Feelings add so much to life. But we must learn to discern the truth in what we’re feeling. When I am feeling low, rejected, or lonely, I often try to figure out the truth. Am I actually alone, or am I just not being friendly and involved? Am I really being rejected, or is there a misunderstanding? Allow yourself to feel the emotion, and discern the truth underneath it.



Scripture

Then you will know the truth, and the truth will set you free.

John 8:32 NIV



Action Step

  1. What are you feeling today? Now discern the truth. Allow the feeling to come and go as it may, and rest in the truth.

Day 28

Respect is a Reflection of You

Nothing shows the heart of a person more than the way they treat others. Truly, how a person treats someone else tells more about them than the other person. So, treat others well. I know we're all human, we're all selfish, sinful, and proud. We're not always going to treat others in a way that communicates to them that they are valuable and worthy. But we must try. Talk to people with courtesy, respect, and self-control.

Respect is really just communicating to another person that you acknowledge their value, either as a human being, or as someone in their unique position. Respect doesn't mean kiss up, be a door mat, have no brain, give up all rights, or lose all your privileges. It's how you would treat a stranger. You'd say please and thank you, hold open the door, control your words and tone, be courteous.

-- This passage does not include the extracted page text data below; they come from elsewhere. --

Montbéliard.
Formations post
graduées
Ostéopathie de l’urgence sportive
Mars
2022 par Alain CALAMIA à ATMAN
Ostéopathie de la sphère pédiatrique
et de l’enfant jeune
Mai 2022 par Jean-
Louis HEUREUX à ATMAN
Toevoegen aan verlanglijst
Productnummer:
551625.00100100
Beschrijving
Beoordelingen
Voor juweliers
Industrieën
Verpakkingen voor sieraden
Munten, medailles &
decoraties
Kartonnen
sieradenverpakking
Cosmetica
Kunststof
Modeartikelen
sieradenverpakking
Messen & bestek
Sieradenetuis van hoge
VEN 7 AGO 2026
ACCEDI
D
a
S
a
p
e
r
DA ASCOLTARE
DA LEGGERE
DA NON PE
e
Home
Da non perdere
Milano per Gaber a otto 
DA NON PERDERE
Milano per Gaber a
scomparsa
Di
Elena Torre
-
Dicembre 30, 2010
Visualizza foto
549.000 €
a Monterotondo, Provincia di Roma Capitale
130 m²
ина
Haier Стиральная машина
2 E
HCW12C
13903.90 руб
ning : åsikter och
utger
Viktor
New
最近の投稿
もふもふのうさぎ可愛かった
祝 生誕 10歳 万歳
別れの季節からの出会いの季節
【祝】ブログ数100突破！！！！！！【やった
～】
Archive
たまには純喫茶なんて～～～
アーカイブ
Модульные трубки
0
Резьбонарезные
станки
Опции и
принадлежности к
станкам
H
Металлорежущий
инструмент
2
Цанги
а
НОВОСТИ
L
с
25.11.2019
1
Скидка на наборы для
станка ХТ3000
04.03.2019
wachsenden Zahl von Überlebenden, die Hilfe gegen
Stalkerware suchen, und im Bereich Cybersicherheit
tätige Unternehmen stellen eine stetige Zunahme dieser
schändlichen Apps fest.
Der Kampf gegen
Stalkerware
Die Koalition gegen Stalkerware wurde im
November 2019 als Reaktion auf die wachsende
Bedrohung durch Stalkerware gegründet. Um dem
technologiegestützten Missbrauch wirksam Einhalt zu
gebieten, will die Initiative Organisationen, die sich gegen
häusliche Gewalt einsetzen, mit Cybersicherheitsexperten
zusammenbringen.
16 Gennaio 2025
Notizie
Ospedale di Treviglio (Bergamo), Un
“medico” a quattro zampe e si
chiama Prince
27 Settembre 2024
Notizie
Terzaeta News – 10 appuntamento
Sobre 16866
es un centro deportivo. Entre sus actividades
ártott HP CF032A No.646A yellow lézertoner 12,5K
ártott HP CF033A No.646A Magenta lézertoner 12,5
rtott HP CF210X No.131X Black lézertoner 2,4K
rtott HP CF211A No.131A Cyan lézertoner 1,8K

Often, we treat our own families worse than people we're never going to see again. It shouldn't be that way. Do you respect your parents? Do you use words and your tone in ways that tell them you are listening to what they have to say, whether or not you agree with them? Are you flippant and proud towards them, insinuating that you know better and couldn't care less what they think? Home and family is where you learn and lay the groundwork for all the relationships you'll ever have in life. Do you treat your siblings well? Or do you make them feel small, stupid, or unloved? How you talk to and treat others is a reflection of yourself. What are you reflecting?



Scripture

Show proper respect to everyone, love the family of believers, fear God, honor the emperor.
1 Peter 2:17 NIV



Action Step

  1. Resolve to treat everyone with courtesy today, no matter what.



Day 29

What Are You Wearing?

I know what you’re thinking, and no, that’s not what I’m talking about. I don’t mean the clothes on your body, I’m talking about the other things you’re wearing. We wear lots of things that don’t actually hang in our closets. But, like the clothes in our closets, we choose what we wear.

The Bible says “All of you, clothe yourselves with humility toward one another, because, "God opposes the proud but shows favor to the humble” (1 Peter 5:5 NIV). When you woke up today, did you put on pride, or humility? You probably didn’t even think about it, but whether you consciously chose one or not, you’re wearing one on your attitude right now. Which one is it?

There are other items the Bible tells us to where. Colossians 3:12 says “Therefore, as God's chosen people, holy and dearly loved, clothe yourselves with compassion, kindness, humility, gentleness and patience.” Did you put on any of those this morning? If you didn’t, put them on now. Decide that when someone needs empathy or understanding, you will be compassionate. When someone is hurting be gentle and kind. When someone is slow or frustrating, be patient.

Lastly, wear love. “Above all, clothe yourselves with love, which binds us all together in perfect harmony” (Colossians 3:14 NLT). This is the most important, and possibly the hardest, item to wear. It’s not always natural to wear it. It doesn’t always feel comfortable or seem to fit right. But it’s the most beautiful item in your closet, and it ought to be the first thing we put on every day.